Collection entries:
---------------

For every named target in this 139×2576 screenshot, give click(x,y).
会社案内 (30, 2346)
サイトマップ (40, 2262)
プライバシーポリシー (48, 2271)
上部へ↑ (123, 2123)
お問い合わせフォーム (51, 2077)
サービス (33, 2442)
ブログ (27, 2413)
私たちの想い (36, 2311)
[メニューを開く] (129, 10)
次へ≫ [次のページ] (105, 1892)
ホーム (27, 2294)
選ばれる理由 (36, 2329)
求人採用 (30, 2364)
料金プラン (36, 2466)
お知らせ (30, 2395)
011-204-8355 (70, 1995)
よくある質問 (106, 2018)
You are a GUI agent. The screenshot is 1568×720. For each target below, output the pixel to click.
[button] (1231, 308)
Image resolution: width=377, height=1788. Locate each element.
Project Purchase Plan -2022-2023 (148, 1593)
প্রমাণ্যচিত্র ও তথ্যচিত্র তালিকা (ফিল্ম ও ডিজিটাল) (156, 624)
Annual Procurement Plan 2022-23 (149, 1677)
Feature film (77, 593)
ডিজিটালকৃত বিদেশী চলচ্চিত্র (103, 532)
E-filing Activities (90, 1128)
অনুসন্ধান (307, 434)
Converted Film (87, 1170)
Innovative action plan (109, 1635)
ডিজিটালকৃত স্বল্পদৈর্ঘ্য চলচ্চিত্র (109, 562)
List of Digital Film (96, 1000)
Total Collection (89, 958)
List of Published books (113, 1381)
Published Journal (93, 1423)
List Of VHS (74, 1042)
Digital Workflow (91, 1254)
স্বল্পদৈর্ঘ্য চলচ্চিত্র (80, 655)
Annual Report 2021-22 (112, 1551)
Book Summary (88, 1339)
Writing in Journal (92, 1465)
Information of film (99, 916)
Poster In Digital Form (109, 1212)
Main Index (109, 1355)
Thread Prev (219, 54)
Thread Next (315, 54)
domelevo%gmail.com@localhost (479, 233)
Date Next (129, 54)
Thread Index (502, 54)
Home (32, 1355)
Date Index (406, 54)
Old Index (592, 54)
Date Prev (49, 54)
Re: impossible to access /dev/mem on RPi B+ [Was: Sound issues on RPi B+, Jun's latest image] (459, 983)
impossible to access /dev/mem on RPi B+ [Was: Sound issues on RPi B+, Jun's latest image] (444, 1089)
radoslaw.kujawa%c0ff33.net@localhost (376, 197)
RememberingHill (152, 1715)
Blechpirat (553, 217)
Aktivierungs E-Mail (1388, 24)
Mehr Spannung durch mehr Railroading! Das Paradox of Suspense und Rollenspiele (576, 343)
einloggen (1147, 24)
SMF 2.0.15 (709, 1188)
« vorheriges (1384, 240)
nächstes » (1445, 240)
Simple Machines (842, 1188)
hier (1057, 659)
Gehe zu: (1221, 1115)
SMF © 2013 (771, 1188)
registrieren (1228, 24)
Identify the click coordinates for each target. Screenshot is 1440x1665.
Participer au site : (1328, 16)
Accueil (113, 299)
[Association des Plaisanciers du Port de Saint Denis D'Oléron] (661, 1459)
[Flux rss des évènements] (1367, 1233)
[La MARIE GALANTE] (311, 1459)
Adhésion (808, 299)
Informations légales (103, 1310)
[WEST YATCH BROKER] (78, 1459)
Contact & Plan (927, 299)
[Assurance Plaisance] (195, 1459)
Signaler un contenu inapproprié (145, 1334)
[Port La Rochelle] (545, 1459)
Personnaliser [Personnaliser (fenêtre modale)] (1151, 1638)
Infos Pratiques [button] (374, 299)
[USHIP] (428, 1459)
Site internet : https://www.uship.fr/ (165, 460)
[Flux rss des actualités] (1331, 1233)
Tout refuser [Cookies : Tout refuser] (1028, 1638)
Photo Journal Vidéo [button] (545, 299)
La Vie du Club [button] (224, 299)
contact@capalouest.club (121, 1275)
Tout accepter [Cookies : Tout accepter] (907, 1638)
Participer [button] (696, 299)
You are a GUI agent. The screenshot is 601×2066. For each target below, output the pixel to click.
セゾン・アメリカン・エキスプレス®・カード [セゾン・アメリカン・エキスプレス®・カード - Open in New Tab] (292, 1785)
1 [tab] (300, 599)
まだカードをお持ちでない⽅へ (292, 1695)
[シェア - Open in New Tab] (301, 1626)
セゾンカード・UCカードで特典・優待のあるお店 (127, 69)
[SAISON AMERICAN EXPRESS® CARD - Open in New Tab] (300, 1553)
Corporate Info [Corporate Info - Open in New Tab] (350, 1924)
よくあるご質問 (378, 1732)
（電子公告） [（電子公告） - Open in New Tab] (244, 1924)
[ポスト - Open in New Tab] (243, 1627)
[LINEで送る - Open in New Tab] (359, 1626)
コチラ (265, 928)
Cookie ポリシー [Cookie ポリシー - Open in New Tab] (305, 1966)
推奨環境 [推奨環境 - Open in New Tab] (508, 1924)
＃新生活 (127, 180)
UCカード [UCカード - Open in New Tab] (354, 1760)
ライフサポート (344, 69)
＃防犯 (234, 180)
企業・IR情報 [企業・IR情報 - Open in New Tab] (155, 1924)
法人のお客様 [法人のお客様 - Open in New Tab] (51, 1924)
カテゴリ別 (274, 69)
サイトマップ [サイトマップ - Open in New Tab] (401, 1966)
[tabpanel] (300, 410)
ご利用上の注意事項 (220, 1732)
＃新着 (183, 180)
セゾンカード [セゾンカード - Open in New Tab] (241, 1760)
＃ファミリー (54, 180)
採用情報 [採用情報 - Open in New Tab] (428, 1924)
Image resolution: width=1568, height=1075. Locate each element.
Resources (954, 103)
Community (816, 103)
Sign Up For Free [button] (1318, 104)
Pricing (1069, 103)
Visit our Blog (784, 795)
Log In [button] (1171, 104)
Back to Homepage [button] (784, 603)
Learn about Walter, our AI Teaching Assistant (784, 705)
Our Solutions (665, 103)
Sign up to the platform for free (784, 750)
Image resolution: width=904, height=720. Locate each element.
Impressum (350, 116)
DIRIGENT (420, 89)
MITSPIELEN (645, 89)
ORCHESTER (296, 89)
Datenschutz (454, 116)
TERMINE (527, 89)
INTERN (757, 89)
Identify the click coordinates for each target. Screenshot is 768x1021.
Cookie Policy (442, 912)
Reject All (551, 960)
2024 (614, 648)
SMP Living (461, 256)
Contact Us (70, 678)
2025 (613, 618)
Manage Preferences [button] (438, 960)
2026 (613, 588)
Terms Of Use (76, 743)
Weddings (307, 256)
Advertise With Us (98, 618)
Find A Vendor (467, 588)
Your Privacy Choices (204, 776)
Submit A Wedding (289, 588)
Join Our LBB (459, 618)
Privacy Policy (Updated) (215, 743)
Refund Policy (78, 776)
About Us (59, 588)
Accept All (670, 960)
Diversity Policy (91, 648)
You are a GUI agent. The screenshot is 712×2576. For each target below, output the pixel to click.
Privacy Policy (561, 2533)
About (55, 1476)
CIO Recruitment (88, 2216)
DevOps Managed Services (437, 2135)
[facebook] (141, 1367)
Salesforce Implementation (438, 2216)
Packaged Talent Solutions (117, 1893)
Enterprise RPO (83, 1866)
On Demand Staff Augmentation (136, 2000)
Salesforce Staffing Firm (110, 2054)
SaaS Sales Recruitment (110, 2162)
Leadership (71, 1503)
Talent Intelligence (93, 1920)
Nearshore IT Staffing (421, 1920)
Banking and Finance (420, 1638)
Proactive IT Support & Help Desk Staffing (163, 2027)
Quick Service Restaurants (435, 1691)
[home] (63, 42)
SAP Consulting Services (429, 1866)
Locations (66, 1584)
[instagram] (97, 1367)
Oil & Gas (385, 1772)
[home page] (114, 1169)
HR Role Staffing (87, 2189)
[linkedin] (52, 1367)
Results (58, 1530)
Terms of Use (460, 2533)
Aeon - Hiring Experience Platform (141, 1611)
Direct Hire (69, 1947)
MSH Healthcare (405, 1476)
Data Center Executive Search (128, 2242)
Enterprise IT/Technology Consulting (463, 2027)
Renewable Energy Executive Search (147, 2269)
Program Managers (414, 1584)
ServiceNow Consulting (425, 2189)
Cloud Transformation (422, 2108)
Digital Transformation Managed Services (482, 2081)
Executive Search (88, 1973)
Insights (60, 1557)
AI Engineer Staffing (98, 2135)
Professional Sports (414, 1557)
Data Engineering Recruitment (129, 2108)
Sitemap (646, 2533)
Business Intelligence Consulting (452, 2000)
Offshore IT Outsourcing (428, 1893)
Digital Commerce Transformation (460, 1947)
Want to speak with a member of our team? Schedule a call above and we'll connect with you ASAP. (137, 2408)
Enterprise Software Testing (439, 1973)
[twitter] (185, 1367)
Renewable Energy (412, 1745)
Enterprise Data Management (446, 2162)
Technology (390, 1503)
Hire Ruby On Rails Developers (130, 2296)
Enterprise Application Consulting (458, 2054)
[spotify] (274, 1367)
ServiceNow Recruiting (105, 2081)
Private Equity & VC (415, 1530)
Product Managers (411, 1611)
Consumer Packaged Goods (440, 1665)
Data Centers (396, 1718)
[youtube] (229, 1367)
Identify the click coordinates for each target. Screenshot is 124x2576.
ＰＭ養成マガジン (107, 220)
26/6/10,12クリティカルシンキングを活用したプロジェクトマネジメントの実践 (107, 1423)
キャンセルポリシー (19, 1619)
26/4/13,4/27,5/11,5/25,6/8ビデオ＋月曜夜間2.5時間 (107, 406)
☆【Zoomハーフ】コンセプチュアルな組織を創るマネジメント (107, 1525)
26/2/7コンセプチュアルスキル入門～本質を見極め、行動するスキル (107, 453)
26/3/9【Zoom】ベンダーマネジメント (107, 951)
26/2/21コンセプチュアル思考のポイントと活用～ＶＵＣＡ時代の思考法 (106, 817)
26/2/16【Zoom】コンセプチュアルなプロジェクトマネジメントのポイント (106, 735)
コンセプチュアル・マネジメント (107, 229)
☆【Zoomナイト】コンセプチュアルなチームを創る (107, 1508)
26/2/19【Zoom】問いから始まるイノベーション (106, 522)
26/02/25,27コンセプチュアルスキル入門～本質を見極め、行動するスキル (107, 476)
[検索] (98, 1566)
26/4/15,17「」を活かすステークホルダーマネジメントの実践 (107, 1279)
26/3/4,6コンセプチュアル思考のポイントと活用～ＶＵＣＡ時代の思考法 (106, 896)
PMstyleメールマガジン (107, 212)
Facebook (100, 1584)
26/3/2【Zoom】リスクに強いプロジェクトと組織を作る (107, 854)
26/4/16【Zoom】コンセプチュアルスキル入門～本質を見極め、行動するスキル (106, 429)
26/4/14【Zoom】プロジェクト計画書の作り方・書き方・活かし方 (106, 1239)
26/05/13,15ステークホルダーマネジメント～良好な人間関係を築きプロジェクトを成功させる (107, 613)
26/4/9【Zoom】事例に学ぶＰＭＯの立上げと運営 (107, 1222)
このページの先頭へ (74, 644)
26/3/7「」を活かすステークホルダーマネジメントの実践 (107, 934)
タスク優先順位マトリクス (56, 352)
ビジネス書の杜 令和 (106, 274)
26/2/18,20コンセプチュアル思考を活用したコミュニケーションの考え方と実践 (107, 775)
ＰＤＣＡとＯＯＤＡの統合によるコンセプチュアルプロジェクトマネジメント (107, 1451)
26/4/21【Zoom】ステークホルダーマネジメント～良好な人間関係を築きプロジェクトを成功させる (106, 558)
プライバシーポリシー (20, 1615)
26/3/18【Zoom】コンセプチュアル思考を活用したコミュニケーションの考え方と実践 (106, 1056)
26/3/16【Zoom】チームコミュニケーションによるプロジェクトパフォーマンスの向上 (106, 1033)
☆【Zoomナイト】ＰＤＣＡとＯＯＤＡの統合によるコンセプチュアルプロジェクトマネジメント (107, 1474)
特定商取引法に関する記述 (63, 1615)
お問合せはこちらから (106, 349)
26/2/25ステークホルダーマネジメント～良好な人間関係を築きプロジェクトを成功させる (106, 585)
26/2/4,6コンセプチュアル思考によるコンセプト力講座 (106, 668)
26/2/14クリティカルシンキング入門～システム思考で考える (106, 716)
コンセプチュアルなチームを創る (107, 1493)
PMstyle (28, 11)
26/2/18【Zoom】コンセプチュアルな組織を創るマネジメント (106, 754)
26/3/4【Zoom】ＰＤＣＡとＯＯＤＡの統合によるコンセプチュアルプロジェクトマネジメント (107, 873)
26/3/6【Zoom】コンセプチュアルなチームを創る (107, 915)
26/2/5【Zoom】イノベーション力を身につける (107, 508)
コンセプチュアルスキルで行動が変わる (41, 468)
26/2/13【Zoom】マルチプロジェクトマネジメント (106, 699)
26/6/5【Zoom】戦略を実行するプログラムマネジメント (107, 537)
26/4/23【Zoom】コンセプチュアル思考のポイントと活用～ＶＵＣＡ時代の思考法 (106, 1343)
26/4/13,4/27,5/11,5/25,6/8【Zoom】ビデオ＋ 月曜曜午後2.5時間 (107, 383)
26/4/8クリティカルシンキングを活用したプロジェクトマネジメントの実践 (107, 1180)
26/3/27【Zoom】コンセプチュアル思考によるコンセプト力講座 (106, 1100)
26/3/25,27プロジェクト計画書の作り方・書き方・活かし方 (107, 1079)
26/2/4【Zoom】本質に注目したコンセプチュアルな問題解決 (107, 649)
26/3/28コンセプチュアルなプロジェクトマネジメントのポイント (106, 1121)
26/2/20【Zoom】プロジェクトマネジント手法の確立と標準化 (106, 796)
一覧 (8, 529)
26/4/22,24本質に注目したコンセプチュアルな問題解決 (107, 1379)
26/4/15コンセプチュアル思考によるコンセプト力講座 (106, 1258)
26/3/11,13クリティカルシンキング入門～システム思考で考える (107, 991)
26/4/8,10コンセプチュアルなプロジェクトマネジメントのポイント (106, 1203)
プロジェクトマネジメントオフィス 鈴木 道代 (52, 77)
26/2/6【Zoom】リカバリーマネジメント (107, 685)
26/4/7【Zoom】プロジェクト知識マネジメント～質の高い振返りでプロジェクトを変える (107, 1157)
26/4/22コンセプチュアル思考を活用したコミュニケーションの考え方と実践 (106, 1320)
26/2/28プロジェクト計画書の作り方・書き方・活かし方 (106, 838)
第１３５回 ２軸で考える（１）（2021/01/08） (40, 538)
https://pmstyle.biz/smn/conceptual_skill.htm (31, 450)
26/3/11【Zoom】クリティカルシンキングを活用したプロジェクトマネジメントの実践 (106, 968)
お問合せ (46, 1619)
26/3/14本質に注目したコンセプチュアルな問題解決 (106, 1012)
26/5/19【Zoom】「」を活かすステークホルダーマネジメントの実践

---------------

- **Task brief**:
From the data above, reproduce word for word the lines running from the line with "PMstyleメールマガジン (107, 212)" to the line with "このページの先頭へ (74, 644)", ends included.

- **Solution to this exercise**:
PMstyleメールマガジン (107, 212)
Facebook (100, 1584)
26/3/2【Zoom】リスクに強いプロジェクトと組織を作る (107, 854)
26/4/16【Zoom】コンセプチュアルスキル入門～本質を見極め、行動するスキル (106, 429)
26/4/14【Zoom】プロジェクト計画書の作り方・書き方・活かし方 (106, 1239)
26/05/13,15ステークホルダーマネジメント～良好な人間関係を築きプロジェクトを成功させる (107, 613)
26/4/9【Zoom】事例に学ぶＰＭＯの立上げと運営 (107, 1222)
このページの先頭へ (74, 644)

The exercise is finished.